Lets say in my matrix I need to update one element and I need it to be locked while updating (I cannot use an atomic operation here), but I don't want to lock the entire matrix because I want another thread to be able to update another element in a different part of the matrix. Does it make sense for me to have a matrix of mutexs in parallel with the matrix and then just grab a spin lock for the element when I need to work with it? Or is there a smarter way to do what I want to do?
I would suggest you lock whole rows, columns, or blocks, depending on your processing pattern(s). It's not even necessary to have a lock per row or column; practically, for low contention the number of locks should exceed the number of threads (assuming that threads usually process data protected by different locks - this is why data processing pattern is an important consideration in choosing a locking pattern). Quitea common schema is to have an array of M locks and use modulo M calculations to determine the exact lock protecting a particular data element (or row, or column).
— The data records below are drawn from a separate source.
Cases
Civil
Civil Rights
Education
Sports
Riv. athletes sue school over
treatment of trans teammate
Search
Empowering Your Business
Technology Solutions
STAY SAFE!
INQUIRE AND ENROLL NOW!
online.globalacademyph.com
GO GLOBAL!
Per-element locking is also possible without the special array of locks. One might add a special byte into the data structure for sake of locking. For instance, you could try tbb::atomic
Also I want to add that protecting only updates is usually not enough in presense of non-updating reads. In general case, for deterministic results data reads should also be protected by the same lock as data updates. If reads are concurrent and their ratio to updates is high enough, then read-write locks might decrease contention to some extent.
I think this will work the best for me, as there's no processing pattern than I can follow. And it's also recursive (the recursive nature is ideal for me to use some type of tbb::task idiom) so having a fixed number of locks will be hard to keep track of: updating one element can cause anywhere from 0 to the all of the other elements to be updated.
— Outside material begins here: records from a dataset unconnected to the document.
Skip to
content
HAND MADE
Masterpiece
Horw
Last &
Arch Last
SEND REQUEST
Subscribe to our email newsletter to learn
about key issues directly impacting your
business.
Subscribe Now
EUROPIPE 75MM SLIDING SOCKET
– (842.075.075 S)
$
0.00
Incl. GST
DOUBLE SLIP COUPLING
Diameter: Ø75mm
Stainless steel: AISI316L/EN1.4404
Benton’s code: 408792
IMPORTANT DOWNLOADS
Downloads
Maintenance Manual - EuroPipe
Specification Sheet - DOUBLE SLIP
mikedeskevich:Alexey, thanks for the advice. I looked into the atomic operations a little more closely than the first time, and I think I can get away with using compare_and_swap without locks. It looks like from the documentation (the O'reilly book) that the default memory fences should work for me.
If you use TBB atomic template, then we already cared about right placing of memory fences, at least for supported platforms and compilers. The default full fence for compare_and_swap is reasonable, at least if you do not target platforms with weak consistency memory model such as Intel Itanium processor-based systems.
mikedeskevich:...updating one element can cause anywhere from 0 to the all of the other elements to be updated.
Be careful to not fall into a deadlock then :)
MADakukanov:Be careful to not fall into a deadlock then :)
This my comment is valid if you plan using tbb::atomic as a locking mechanism.
If you update data with atomic operations, there will be no deadlock of course; but you will need to care that data remain consistent while concurrently updated.
Let's say that the elements in my matrix are 32bit integer bitmasks and when I need to update an element, I'm just flipping a bit. In a serial approach, I can just use "|=" or "&=~" to turn on or off the bit, respectively. Is there an atomic operation that I can use to do that? I only see atomic addition (and incrementing), but I've got to imagine that bitwise operations are also simple enough that they could be atomic.
There's nothing in the Intel Architecture that prevents locking of AND and OR instructions, although to implement locks, you might well prefer to use something like BTS, Bit Test and Set, which is also lockable. If it were to work, each thread wanting to lock an element of the matrix would BTS the appropriate bit and check what they got--if they got a 1, some other thread already had the lock; a zero would indicate that it was previously unlocked and the thread getting the zero could assume the lock and zero the bit when they unlock.
There are a couple of problems here, though. The practical problem, it seems you've noticed, is that TBB does not support atomic semantics for operator|= or operator&=, not at the level of atomic.h, nor down in the machine code implementations where the lock prefixes are specified (you can explore this in the TBB open source). Implementing AND and OR as these operators would require some work and gro. There's no canonical operator to overload for BTS, but some function-based implementation is certainly conceivable.
But there's a bigger problem with this, because of cache lines. Current machines use 64 byte cache lines, or 512 bits worth of locks. This poses a massive problem of false sharing. Any time a thread locks an element, it will need to take ownership of the cache line containing the lock. Any other threads needing to lock any other element whose lock bitis in the same cache line will have to wait until the first thread can write the cache line to memory. Because of the number of locks linked together on a cache line, all threads will have big feet and will step on each other for no logical reason. And as you add more threads, you get more feet and more potential for thrash. You could reduce the coupling by increasing the size of the lock array, say use a byte or a short for each lock. There would still be coupling and the chance for false sharing, but the frequency would be reduced.